My younger brother was the only member of my family who attended the church wedding and he walked me down the aisle. Although the rest of my family chose not to attend the ceremony they celebrated with us at the reception held at my in laws’ home. I never explicitly told them I was Christian and still haven’t at the time of writing this. I suspect my dad already has an inkling and chooses not to ask knowing I might say yes. Even so our wedding was a truly beautiful day and the photograph that forms the background of this website was taken by our Christian photographer on that very day.
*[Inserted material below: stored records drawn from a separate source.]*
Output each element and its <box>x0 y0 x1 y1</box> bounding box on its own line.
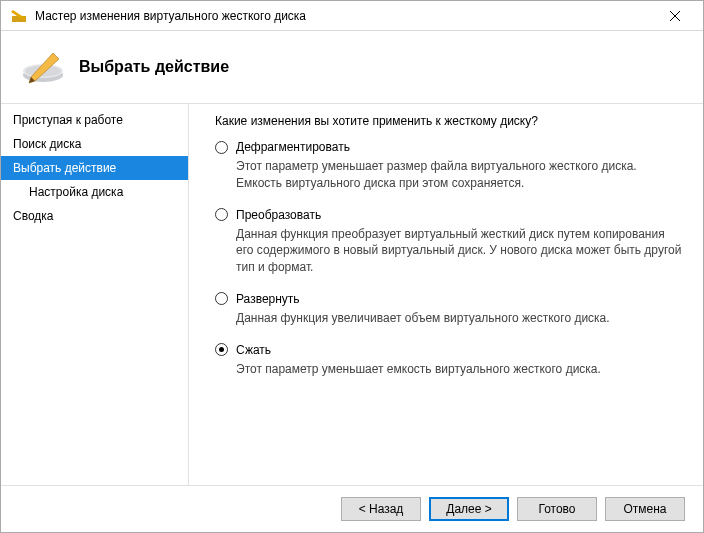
radio-shrink[interactable]: Сжать <box>215 343 683 357</box>
option-label: Сжать <box>236 343 271 357</box>
radio-expand[interactable]: Развернуть <box>215 292 683 306</box>
finish-button[interactable]: Готово <box>517 497 597 521</box>
content-area: Приступая к работе Поиск диска Выбрать д… <box>1 103 703 493</box>
radio-icon <box>215 208 228 221</box>
option-expand: Развернуть Данная функция увеличивает об… <box>215 292 683 327</box>
option-desc: Данная функция преобразует виртуальный ж… <box>236 226 683 276</box>
sidebar-item-getting-started[interactable]: Приступая к работе <box>1 108 188 132</box>
option-desc: Данная функция увеличивает объем виртуал… <box>236 310 683 327</box>
radio-icon <box>215 343 228 356</box>
cancel-button[interactable]: Отмена <box>605 497 685 521</box>
option-desc: Этот параметр уменьшает емкость виртуаль… <box>236 361 683 378</box>
window-title: Мастер изменения виртуального жесткого д… <box>35 9 655 23</box>
sidebar-item-configure-disk[interactable]: Настройка диска <box>1 180 188 204</box>
sidebar-item-summary[interactable]: Сводка <box>1 204 188 228</box>
option-label: Развернуть <box>236 292 300 306</box>
footer-buttons: < Назад Далее > Готово Отмена <box>1 485 703 532</box>
option-label: Дефрагментировать <box>236 140 350 154</box>
sidebar-item-choose-action[interactable]: Выбрать действие <box>1 156 188 180</box>
disk-pencil-icon <box>21 51 65 83</box>
option-convert: Преобразовать Данная функция преобразует… <box>215 208 683 276</box>
wizard-steps-sidebar: Приступая к работе Поиск диска Выбрать д… <box>1 104 189 493</box>
radio-icon <box>215 292 228 305</box>
option-label: Преобразовать <box>236 208 321 222</box>
option-shrink: Сжать Этот параметр уменьшает емкость ви… <box>215 343 683 378</box>
radio-defragment[interactable]: Дефрагментировать <box>215 140 683 154</box>
back-button[interactable]: < Назад <box>341 497 421 521</box>
sidebar-item-find-disk[interactable]: Поиск диска <box>1 132 188 156</box>
wizard-icon <box>11 8 27 24</box>
radio-convert[interactable]: Преобразовать <box>215 208 683 222</box>
close-icon <box>670 11 680 21</box>
close-button[interactable] <box>655 2 695 30</box>
radio-icon <box>215 141 228 154</box>
option-defragment: Дефрагментировать Этот параметр уменьшае… <box>215 140 683 192</box>
main-panel: Какие изменения вы хотите применить к же… <box>189 104 703 493</box>
option-desc: Этот параметр уменьшает размер файла вир… <box>236 158 683 192</box>
next-button[interactable]: Далее > <box>429 497 509 521</box>
wizard-header: Выбрать действие <box>1 31 703 103</box>
titlebar: Мастер изменения виртуального жесткого д… <box>1 1 703 31</box>
page-title: Выбрать действие <box>79 58 229 76</box>
prompt-text: Какие изменения вы хотите применить к же… <box>215 114 683 128</box>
God truly works in mysterious ways. Only a year earlier I had said I would never become a Christian yet here I am. Thank you Lord for being my Shepherd and guiding me onto the right path.
The Moral of My Story
There was purpose in my suffering and it was all part of God the Father’s plan. I was dead in my sins and needed to reach the bottom of the deep before I was ready to take God the Son Jesus’ hand and be lifted out. It is through God the Holy Spirit that my heart is continually being transformed even to this day.
Looking back I can now see how every part of my story was preparing me for the truth. With Christ the world finally makes sense — its beauty, its suffering and everything in between. If you have faced hardship remember this verse:
“Not only that, but we rejoice in our sufferings, knowing that suffering produces endurance and endurance produces character and character produces hope and hope does not put us to shame because God’s love has been poured into our hearts through the Holy Spirit who has been given to us.” — Romans 5:3–5 (ESV)
In my upcoming posts I hope to share the slow and difficult process of dismantling Islam including the online resources that helped me through my journey.